André Comte-Sponville Petit traité des grandes vertus (1995)

"Actualités" par Diane Dufresne (1976)

 

Le premier ministre indien Narendra Modi n’a pas hésité à tancer Poutine publiquement lors d'un entretien télévisé avec ce dernier, en marge du sommet de l'Organisation de coopération de Shanghai (OCS) à Samarcande : « On n’est plus à l’époque de ce genre de guerre. »

L’homme qui dirige le 2e pays le plus peuplé du monde, n’est pas vraiment sympathique, pourtant on lui sait gré d’avoir rappelé à son homologue russe cette évidence.

Hélas, confronté à l’échec patent de son « opération militaire spéciale » en Ukraine, en décidant de mobiliser les réservistes de l’armée russe, en lançant l’organisation de référendums dans les régions séparatistes, et en menaçant de nouveau d’utiliser l’arme nucléaire, le despote russe, dont la santé n’a pas l’air si mauvaise, continue sa fuite en avant toujours plus inquiétante.

Comme si les effets calamiteux du dérèglement climatique, de la guerre faite à l’Ukraine depuis sept mois et le retour de l’inflation, ne suffisaient pas à rendre l’actualité anxiogène !

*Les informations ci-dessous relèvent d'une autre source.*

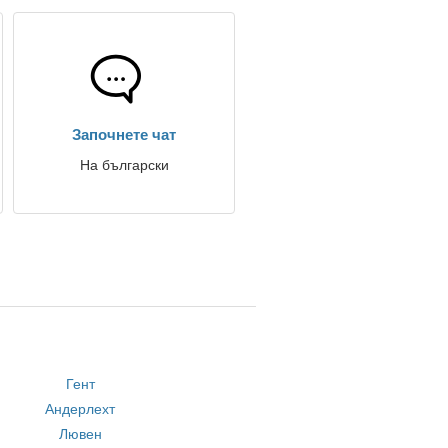
Започнете чат
На български
Гент
Андерлехт
Лювен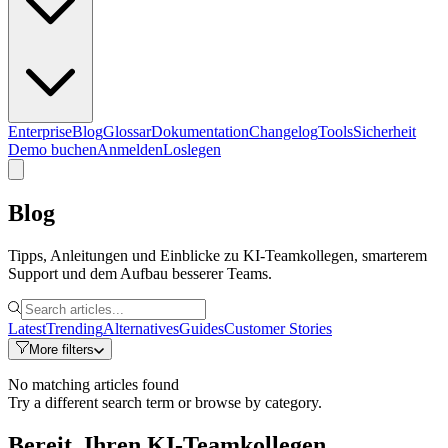
Enterprise
Blog
Glossar
Dokumentation
Changelog
Tools
Sicherheit
Demo buchen
Anmelden
Loslegen
Blog
Tipps, Anleitungen und Einblicke zu KI-Teamkollegen, smarterem
Support und dem Aufbau besserer Teams.
Latest
Trending
Alternatives
Guides
Customer Stories
More filters
No matching articles found
Try a different search term or browse by category.
Bereit, Ihren KI-Teamkollegen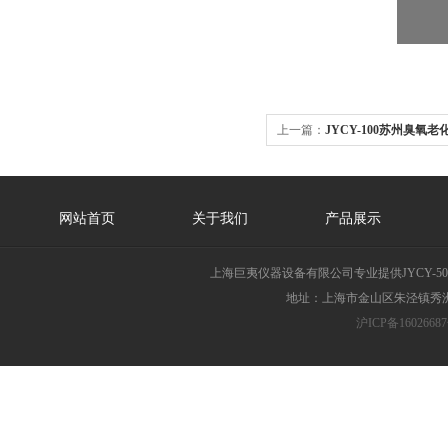
上一篇：
JYCY-100苏州臭氧老
网站首页
关于我们
产品展示
上海巨夷仪器设备有限公司专业提供JYCY-
地址：上海市金山区朱泾镇秀洲胜
沪ICP备16026687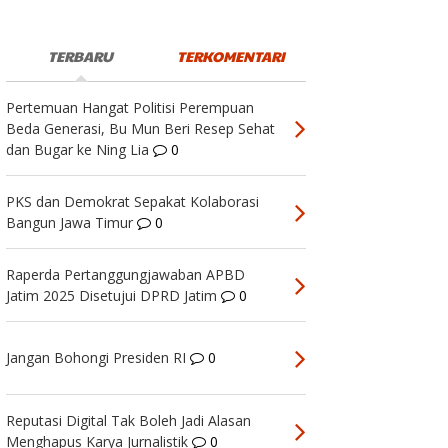
TERBARU
TERKOMENTARI
Pertemuan Hangat Politisi Perempuan
Beda Generasi, Bu Mun Beri Resep Sehat
dan Bugar ke Ning Lia
0
PKS dan Demokrat Sepakat Kolaborasi
Bangun Jawa Timur
0
Raperda Pertanggungjawaban APBD
Jatim 2025 Disetujui DPRD Jatim
0
Jangan Bohongi Presiden RI
0
Reputasi Digital Tak Boleh Jadi Alasan
Menghapus Karya Jurnalistik
0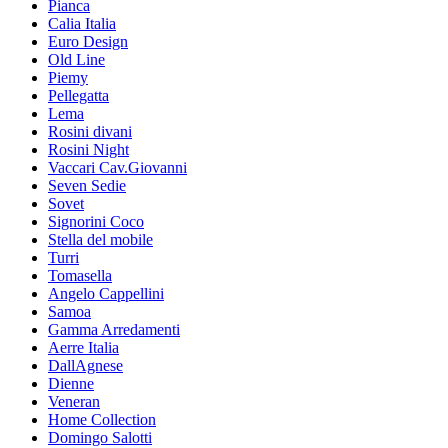
Pianca
Calia Italia
Euro Design
Old Line
Piemy
Pellegatta
Lema
Rosini divani
Rosini Night
Vaccari Cav.Giovanni
Seven Sedie
Sovet
Signorini Coco
Stella del mobile
Turri
Tomasella
Angelo Cappellini
Samoa
Gamma Arredamenti
Aerre Italia
DallAgnese
Dienne
Veneran
Home Collection
Domingo Salotti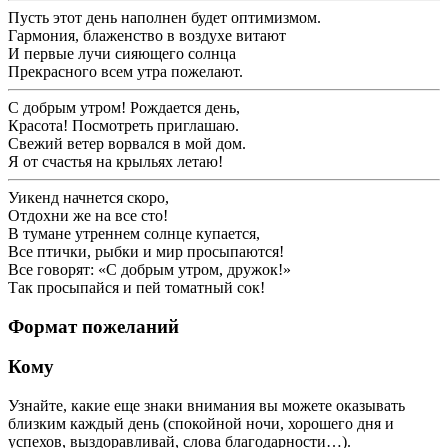
Пусть этот день наполнен будет оптимизмом.
Гармония, блаженство в воздухе витают
И первые лучи сияющего солнца
Прекрасного всем утра пожелают.
С добрым утром! Рождается день,
Красота! Посмотреть приглашаю.
Свежий ветер ворвался в мой дом.
Я от счастья на крыльях летаю!
Уикенд начнется скоро,
Отдохни же на все сто!
В тумане утреннем солнце купается,
Все птички, рыбки и мир просыпаются!
Все говорят: «С добрым утром, дружок!»
Так просыпайся и пей томатный сок!
Формат пожеланий
Кому
Узнайте, какие еще знаки внимания вы можете оказывать
близким каждый день (спокойной ночи, хорошего дня и
успехов, выздоравливай, слова благодарности…).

Au même moment, en Gaule, l’union électorale Nupes tangue après la déclaration du secrétaire du Parti communiste Julien Roussel appelant à une «gauche du travail et pas des allocations» et la publication simultanée du livre du député de La France insoumise François Ruffin, « Je vous écris du front de la Somme » qui analyse l’attractivité de l’extrême droite dans la Somme, au renoncement de la gauche à se battre pour l’emploi, lui préférant le combat pour un revenu minimum d’existence et autres allocations et droits sociaux.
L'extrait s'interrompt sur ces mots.